Весной 528 года небольшой бриг совершал свой обычный пассажирский рейс вдоль азиатского берега между Халседоном и Константинополем. В утро нашего рассказа, а день этот был праздничный, был днем святого Георгия, судно переполняли паломники, направляющиеся в великий город, чтобы принять участие в религиозных праздничных торжествах, которыми всегда отмечается день этого святого великомученика — одного из самых почитаемых святых из всего огромного сонма святых Восточной церкви. Погода стояла прекрасная, дул легкий бриз, так что пассажиры в приподнятом, праздничном настроении наслаждались без приступов морской болезни многочисленными красивыми сооружениями, которыми отмечены подступы к пышной и самой величайшей столице во всем мире.
На носу маленького брига стояли два путника любопытного вида. Один, очень красивый мальчик лет десяти-двенадцати, с тонкими, правильными чертами лица, темными вьющимися волосами и живыми карими глазами, которые светились умом и радостью жизни. Второй, старый и исхудалый, с изможденным лицом и серой бородой, суровые черты лица которого то и дело озаряла улыбка, когда он видел, с каким радостным волнением и любопытством его юный спутник разглядывает отдаленный красивый город и множество судов, снующих по узкому проливу.
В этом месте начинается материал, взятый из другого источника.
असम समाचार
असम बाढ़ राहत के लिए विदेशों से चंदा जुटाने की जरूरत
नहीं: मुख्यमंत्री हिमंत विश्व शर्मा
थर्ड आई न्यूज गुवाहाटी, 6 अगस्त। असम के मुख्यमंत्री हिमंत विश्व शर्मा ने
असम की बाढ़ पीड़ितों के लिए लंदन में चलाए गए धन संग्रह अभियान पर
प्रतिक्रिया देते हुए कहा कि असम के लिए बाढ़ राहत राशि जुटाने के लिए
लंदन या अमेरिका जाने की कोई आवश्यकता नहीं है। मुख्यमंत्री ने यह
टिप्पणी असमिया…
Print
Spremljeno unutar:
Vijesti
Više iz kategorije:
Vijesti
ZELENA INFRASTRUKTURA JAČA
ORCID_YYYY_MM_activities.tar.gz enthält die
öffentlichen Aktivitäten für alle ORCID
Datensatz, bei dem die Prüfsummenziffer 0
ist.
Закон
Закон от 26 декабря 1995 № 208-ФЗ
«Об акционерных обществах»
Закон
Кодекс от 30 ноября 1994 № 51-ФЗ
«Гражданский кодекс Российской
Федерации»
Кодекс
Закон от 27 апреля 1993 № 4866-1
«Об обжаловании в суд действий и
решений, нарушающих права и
— Смотри, смотри! — кричал мальчик. — Видишь эти большие красивые корабли, которые выплывают вон из того маленького залива? Наверняка, отец благочинный, это самые большие корабли из всех на свете.
Старик, который был настоятелем монастыря святого Никифора в Антиохии, положил руку на плечо мальчика.
— Тише, Лев, не кричи, так громко, ибо, пока мы не повидались с твоей матерью, нам надо таиться. А эти красные галеры, они и вправду самые крупные из всех, ибо это боевые корабли императорского военного флота, которые вышли из Феодосийской гавани. Как только обогнем вон тот зеленый мыс, так сразу попадем в бухту Золотой Рог, где стоят на якоре торговые суда. Теперь, Лев, посмотри вон за те здания и большой собор. Видишь длинный ряд колонн, стоящих лицом к морю? Это императорский дворец.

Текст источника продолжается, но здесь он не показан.